| Work to be completed |
Copy each record below exactly, please, and leave its pictures out.

---------- Source data ----------

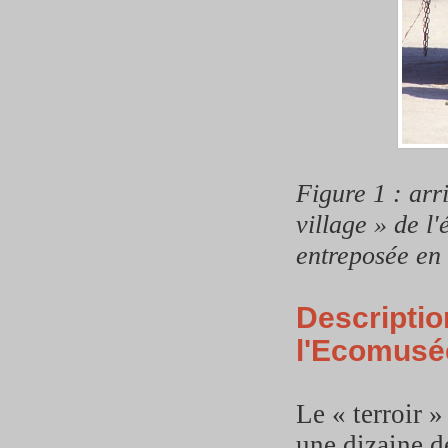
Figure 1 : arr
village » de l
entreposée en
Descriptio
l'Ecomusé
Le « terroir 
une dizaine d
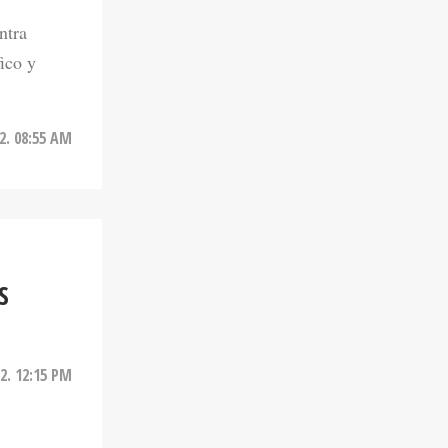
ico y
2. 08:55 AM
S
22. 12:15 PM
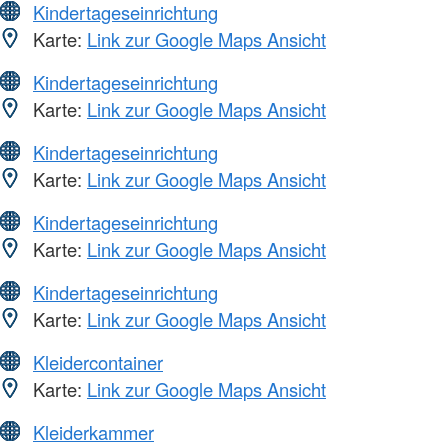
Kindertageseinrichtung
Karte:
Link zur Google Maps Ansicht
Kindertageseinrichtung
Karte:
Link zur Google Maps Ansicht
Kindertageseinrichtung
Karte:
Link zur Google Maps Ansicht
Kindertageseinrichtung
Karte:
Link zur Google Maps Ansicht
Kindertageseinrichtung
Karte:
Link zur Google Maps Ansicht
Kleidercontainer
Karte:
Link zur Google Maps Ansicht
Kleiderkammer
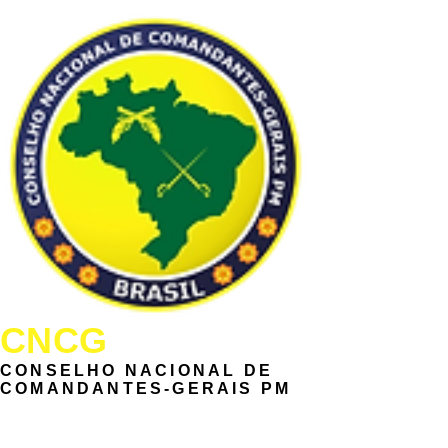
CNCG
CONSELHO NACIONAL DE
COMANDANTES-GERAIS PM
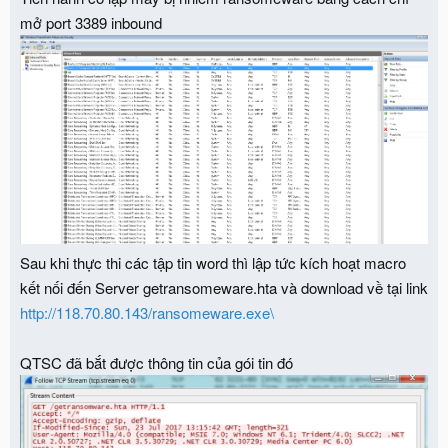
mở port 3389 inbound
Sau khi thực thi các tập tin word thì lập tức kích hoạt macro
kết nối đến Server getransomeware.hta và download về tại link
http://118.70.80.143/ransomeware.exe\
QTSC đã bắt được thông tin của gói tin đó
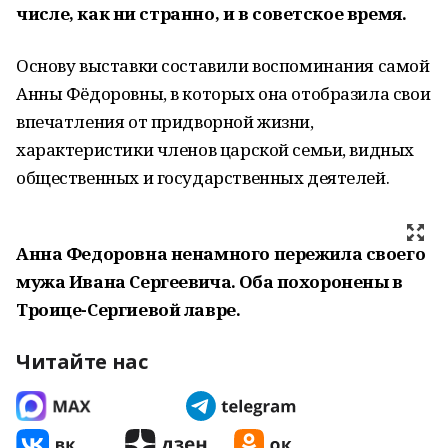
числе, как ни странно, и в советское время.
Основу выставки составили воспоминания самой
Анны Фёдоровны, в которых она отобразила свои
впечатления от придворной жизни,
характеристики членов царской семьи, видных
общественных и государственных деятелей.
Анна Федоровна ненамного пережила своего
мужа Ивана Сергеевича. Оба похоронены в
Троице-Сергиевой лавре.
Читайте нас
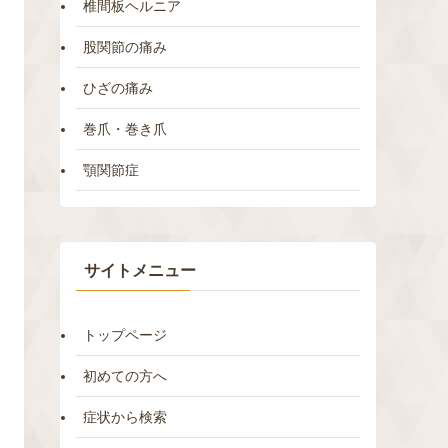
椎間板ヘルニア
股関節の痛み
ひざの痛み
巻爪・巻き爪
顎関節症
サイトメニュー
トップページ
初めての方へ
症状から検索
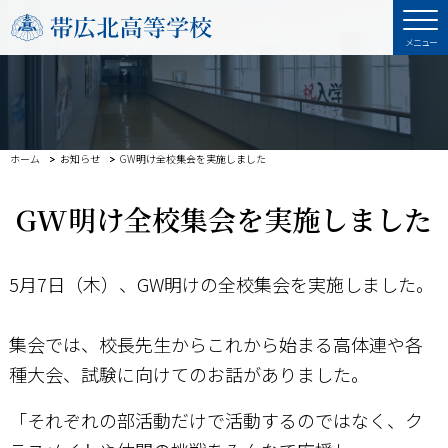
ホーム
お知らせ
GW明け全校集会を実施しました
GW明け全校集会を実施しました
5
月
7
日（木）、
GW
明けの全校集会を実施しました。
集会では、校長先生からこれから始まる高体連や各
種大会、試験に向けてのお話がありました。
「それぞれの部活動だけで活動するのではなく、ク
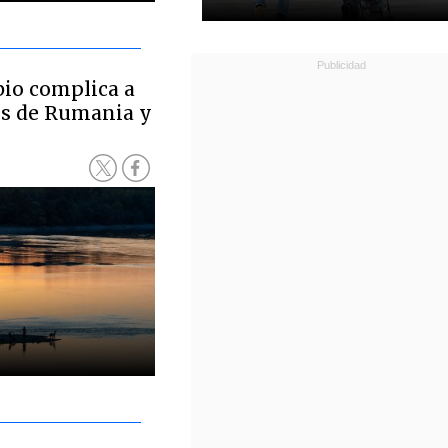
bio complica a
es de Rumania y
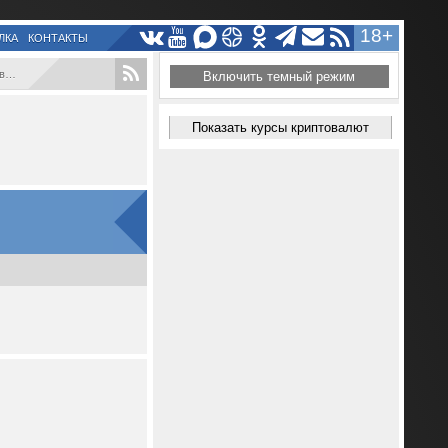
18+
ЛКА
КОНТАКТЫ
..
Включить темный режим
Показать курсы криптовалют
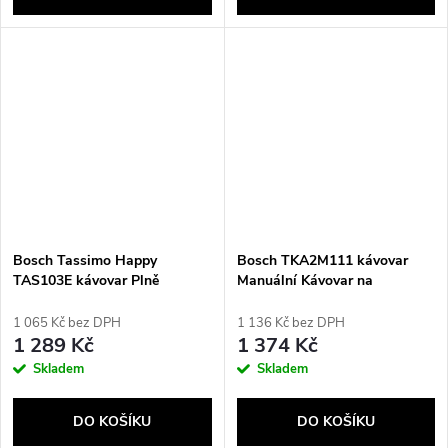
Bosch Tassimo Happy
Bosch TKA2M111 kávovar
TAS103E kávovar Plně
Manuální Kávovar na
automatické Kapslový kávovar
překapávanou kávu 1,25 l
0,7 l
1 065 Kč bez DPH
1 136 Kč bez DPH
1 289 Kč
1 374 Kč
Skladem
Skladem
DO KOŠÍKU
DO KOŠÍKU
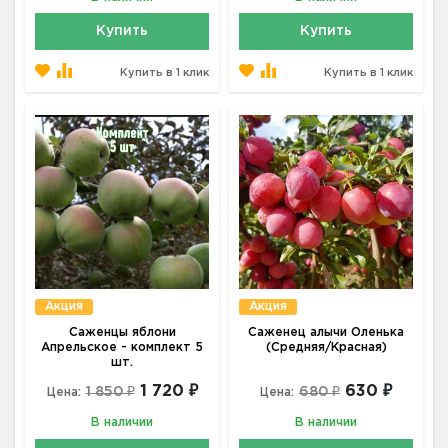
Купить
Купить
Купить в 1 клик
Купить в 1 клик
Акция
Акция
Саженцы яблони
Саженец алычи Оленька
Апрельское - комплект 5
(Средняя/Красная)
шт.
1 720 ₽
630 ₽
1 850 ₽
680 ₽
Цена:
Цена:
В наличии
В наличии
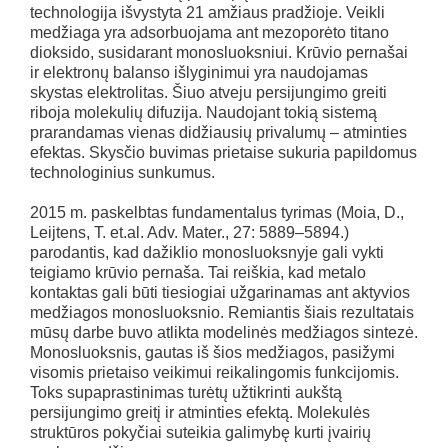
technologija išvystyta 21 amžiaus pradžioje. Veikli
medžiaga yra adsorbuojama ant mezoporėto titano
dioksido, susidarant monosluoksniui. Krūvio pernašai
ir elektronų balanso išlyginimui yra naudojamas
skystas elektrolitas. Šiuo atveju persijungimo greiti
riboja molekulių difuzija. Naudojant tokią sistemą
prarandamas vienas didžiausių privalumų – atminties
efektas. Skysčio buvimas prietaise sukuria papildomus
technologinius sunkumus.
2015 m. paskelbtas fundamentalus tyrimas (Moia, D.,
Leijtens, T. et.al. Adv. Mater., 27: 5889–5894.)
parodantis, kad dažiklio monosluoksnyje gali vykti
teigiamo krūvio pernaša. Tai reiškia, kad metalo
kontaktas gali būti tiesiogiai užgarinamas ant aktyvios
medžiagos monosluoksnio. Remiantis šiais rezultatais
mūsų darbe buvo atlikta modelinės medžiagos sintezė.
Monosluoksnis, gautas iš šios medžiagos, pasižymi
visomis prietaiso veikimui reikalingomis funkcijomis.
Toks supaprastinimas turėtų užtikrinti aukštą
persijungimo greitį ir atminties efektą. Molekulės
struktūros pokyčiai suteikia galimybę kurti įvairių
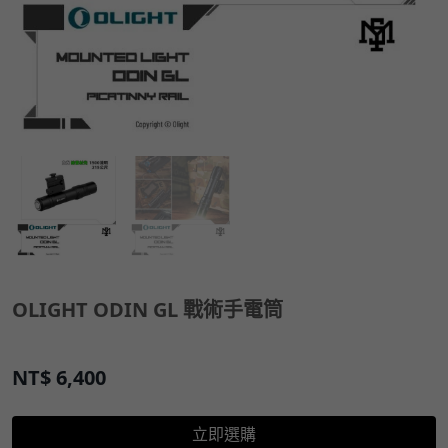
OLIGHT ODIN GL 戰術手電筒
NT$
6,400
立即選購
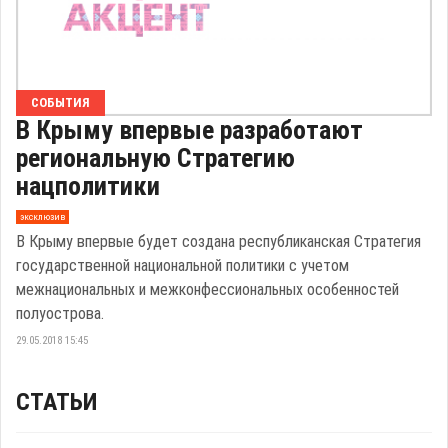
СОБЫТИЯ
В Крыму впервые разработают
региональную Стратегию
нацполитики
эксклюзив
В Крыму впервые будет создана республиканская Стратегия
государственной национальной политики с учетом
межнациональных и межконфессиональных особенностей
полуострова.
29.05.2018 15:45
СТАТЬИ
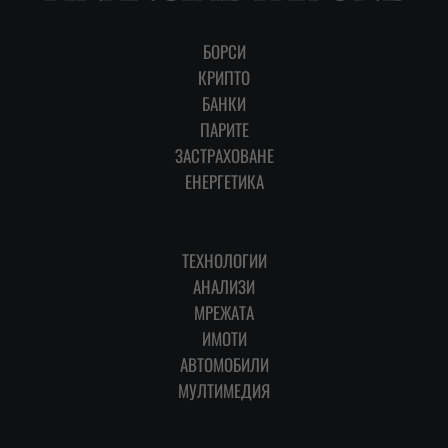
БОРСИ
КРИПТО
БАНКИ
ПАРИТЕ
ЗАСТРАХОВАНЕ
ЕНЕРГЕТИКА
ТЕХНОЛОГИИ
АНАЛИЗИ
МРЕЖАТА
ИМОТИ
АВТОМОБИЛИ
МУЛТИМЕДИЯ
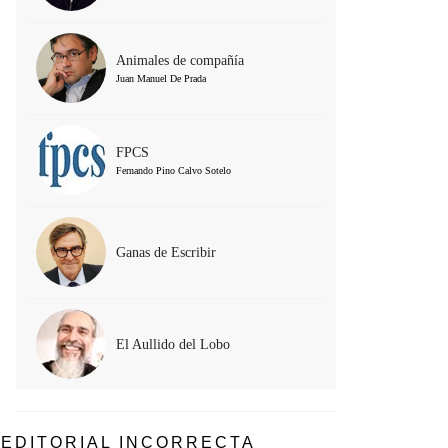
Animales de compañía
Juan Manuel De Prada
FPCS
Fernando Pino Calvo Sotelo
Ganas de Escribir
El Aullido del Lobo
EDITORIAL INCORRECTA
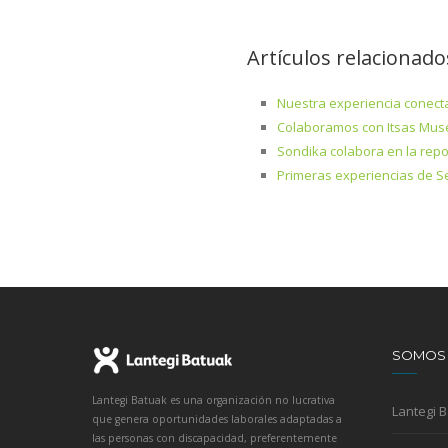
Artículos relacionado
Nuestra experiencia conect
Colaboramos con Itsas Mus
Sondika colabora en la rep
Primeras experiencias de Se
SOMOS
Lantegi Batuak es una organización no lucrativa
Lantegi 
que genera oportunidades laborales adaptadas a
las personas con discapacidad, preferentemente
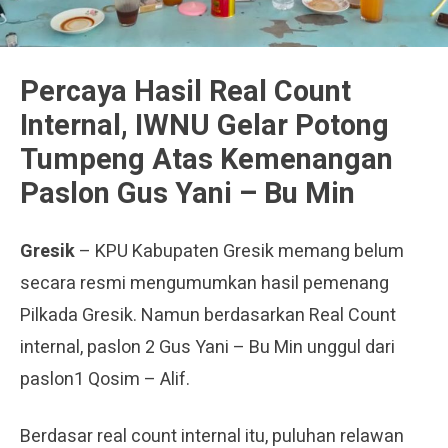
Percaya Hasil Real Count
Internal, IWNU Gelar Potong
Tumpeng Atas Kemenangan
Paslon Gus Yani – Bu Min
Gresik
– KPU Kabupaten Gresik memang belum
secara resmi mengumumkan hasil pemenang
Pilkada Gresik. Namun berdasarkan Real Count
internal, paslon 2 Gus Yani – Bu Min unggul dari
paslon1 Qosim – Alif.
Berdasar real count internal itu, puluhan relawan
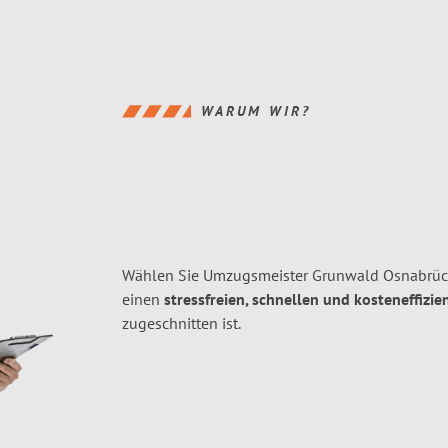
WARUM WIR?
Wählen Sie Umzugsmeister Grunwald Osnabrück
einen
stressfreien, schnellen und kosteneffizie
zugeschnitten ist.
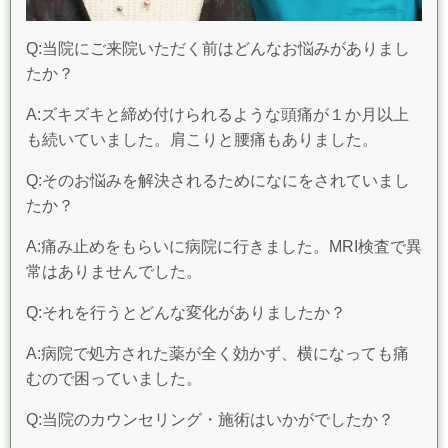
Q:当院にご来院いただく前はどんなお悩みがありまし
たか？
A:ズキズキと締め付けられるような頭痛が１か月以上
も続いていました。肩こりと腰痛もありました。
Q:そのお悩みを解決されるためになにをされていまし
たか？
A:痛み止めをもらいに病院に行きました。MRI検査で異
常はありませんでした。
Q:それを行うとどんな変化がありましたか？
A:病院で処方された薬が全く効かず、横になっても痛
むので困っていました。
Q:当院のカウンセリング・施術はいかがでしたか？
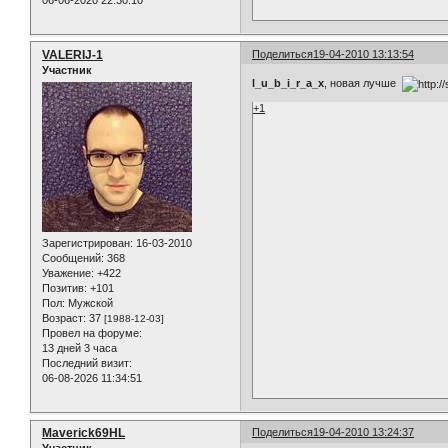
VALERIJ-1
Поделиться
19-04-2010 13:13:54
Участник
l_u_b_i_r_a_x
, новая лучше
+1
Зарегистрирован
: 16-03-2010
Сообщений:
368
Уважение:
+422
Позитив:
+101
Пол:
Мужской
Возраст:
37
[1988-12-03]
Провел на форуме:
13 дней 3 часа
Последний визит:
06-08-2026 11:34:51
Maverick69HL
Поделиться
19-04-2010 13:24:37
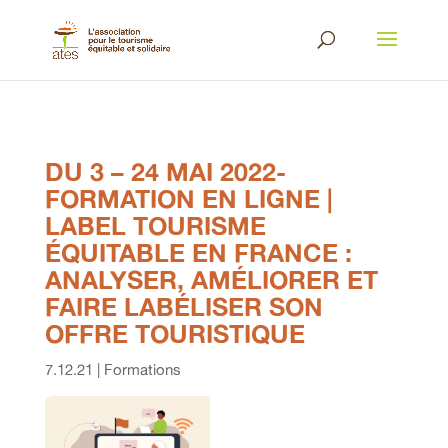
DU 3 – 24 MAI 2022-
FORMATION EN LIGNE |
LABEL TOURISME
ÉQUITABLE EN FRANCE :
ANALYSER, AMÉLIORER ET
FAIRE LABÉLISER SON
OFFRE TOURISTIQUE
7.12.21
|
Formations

----------

| Answer to the exercise |
Figure 1 : arr
village » de l
entreposée en
Descriptio
l'Ecomusé
Le « terroir 
une dizaine d
ico y
2. 08:55 AM
S
22. 12:15 PM
Kindertageseinrichtung
Karte:
Link zur Google Maps Ansicht
Kindertageseinrichtung
Karte:
Link zur Google Maps Ansicht
Kindertageseinrichtung
Karte:
Link zur Google Maps Ansicht
Kindertageseinrichtung
Karte:
Link zur Google Maps Ansicht
Kindertageseinrichtung
Karte:
Link zur Google Maps Ansicht
Kleidercontainer
Karte:
Link zur Google Maps Ansicht
Kleiderkammer
CNCG
CONSELHO NACIONAL DE
COMANDANTES-GERAIS PM
mở port 3389 inbound
Sau khi thực thi các tập tin word thì lập tức kích hoạt macro
kết nối đến Server getransomeware.hta và download về tại link
http://118.70.80.143/ransomeware.exe\
QTSC đã bắt được thông tin của gói tin đó
числе, как ни странно, и в советское время.
Основу выставки составили воспоминания самой
Анны Фёдоровны, в которых она отобразила свои
впечатления от придворной жизни,
характеристики членов царской семьи, видных
общественных и государственных деятелей.
Анна Федоровна ненамного пережила своего
мужа Ивана Сергеевича. Оба похоронены в
Троице-Сергиевой лавре.
Читайте нас
椎間板ヘルニア
股関節の痛み
ひざの痛み
巻爪・巻き爪
顎関節症
サイトメニュー
トップページ
初めての方へ
症状から検索
ホーム
お知らせ
GW明け全校集会を実施しました
GW明け全校集会を実施しました
5
月
7
日（木）、
GW
明けの全校集会を実施しました。
集会では、校長先生からこれから始まる高体連や各
種大会、試験に向けてのお話がありました。
「それぞれの部活動だけで活動するのではなく、ク
bio complica a
es de Rumania y
18+
ЛКА
КОНТАКТЫ
..
Включить темный режим
Показать курсы криптовалют
Bosch Tassimo Happy
Bosch TKA2M111 kávovar
TAS103E kávovar Plně
Manuální Kávovar na
automatické Kapslový kávovar
překapávanou kávu 1,25 l
0,7 l
1 065 Kč bez DPH
1 136 Kč bez DPH
1 289 Kč
1 374 Kč
Skladem
Skladem
DO KOŠÍKU
DO KOŠÍKU
Купить
Купить
Купить в 1 клик
Купить в 1 клик
Акция
Акция
Саженцы яблони
Саженец алычи Оленька
Апрельское - комплект 5
(Средняя/Красная)
шт.
1 720 ₽
630 ₽
1 850 ₽
680 ₽
Цена:
Цена:
В наличии
В наличии
technologija išvystyta 21 amžiaus pradžioje. Veikli
medžiaga yra adsorbuojama ant mezoporėto titano
dioksido, susidarant monosluoksniui. Krūvio pernašai
ir elektronų balanso išlyginimui yra naudojamas
skystas elektrolitas. Šiuo atveju persijungimo greiti
riboja molekulių difuzija. Naudojant tokią sistemą
prarandamas vienas didžiausių privalumų – atminties
efektas. Skysčio buvimas prietaise sukuria papildomus
technologinius sunkumus.
2015 m. paskelbtas fundamentalus tyrimas (Moia, D.,
Leijtens, T. et.al. Adv. Mater., 27: 5889–5894.)
parodantis, kad dažiklio monosluoksnyje gali vykti
teigiamo krūvio pernaša. Tai reiškia, kad metalo
kontaktas gali būti tiesiogiai užgarinamas ant aktyvios
medžiagos monosluoksnio. Remiantis šiais rezultatais
mūsų darbe buvo atlikta modelinės medžiagos sintezė.
Monosluoksnis, gautas iš šios medžiagos, pasižymi
visomis prietaiso veikimui reikalingomis funkcijomis.
Toks supaprastinimas turėtų užtikrinti aukštą
persijungimo greitį ir atminties efektą. Molekulės
struktūros pokyčiai suteikia galimybę kurti įvairių
OLIGHT ODIN GL 戰術手電筒
NT$
6,400
立即選購
СОБЫТИЯ
В Крыму впервые разработают
региональную Стратегию
нацполитики
эксклюзив
В Крыму впервые будет создана республиканская Стратегия
государственной национальной политики с учетом
межнациональных и межконфессиональных особенностей
полуострова.
29.05.2018 15:45
СТАТЬИ
БОРСИ
КРИПТО
БАНКИ
ПАРИТЕ
ЗАСТРАХОВАНЕ
ЕНЕРГЕТИКА
ТЕХНОЛОГИИ
АНАЛИЗИ
МРЕЖАТА
ИМОТИ
АВТОМОБИЛИ
МУЛТИМЕДИЯ
Animales de compañía
Juan Manuel De Prada
FPCS
Fernando Pino Calvo Sotelo
Ganas de Escribir
El Aullido del Lobo
EDITORIAL INCORRECTA
Artículos relacionado
Nuestra experiencia conect
Colaboramos con Itsas Mus
Sondika colabora en la rep
Primeras experiencias de Se
SOMOS
Lantegi Batuak es una organización no lucrativa
Lantegi 
que genera oportunidades laborales adaptadas a
las personas con discapacidad, preferentemente
Percaya Hasil Real Count
Internal, IWNU Gelar Potong
Tumpeng Atas Kemenangan
Paslon Gus Yani – Bu Min
Gresik
– KPU Kabupaten Gresik memang belum
secara resmi mengumumkan hasil pemenang
Pilkada Gresik. Namun berdasarkan Real Count
internal, paslon 2 Gus Yani – Bu Min unggul dari
paslon1 Qosim – Alif.
Berdasar real count internal itu, puluhan relawan
WARUM WIR?
Wählen Sie Umzugsmeister Grunwald Osnabrück
einen
stressfreien, schnellen und kosteneffizie
zugeschnitten ist.
Q:当院にご来院いただく前はどんなお悩みがありまし
たか？
A:ズキズキと締め付けられるような頭痛が１か月以上
も続いていました。肩こりと腰痛もありました。
Q:そのお悩みを解決されるためになにをされていまし
たか？
A:痛み止めをもらいに病院に行きました。MRI検査で異
常はありませんでした。
Q:それを行うとどんな変化がありましたか？
A:病院で処方された薬が全く効かず、横になっても痛
むので困っていました。
Q:当院のカウンセリング・施術はいかがでしたか？
VALERIJ-1
Поделиться
19-04-2010 13:13:54
Участник
l_u_b_i_r_a_x
, новая лучше
+1
Зарегистрирован
: 16-03-2010
Сообщений:
368
Уважение:
+422
Позитив:
+101
Пол:
Мужской
Возраст:
37
[1988-12-03]
Провел на форуме:
13 дней 3 часа
Последний визит:
06-08-2026 11:34:51
Maverick69HL
Поделиться
19-04-2010 13:24:37
DU 3 – 24 MAI 2022-
FORMATION EN LIGNE |
LABEL TOURISME
ÉQUITABLE EN FRANCE :
ANALYSER, AMÉLIORER ET
FAIRE LABÉLISER SON
OFFRE TOURISTIQUE
7.12.21
|
Formations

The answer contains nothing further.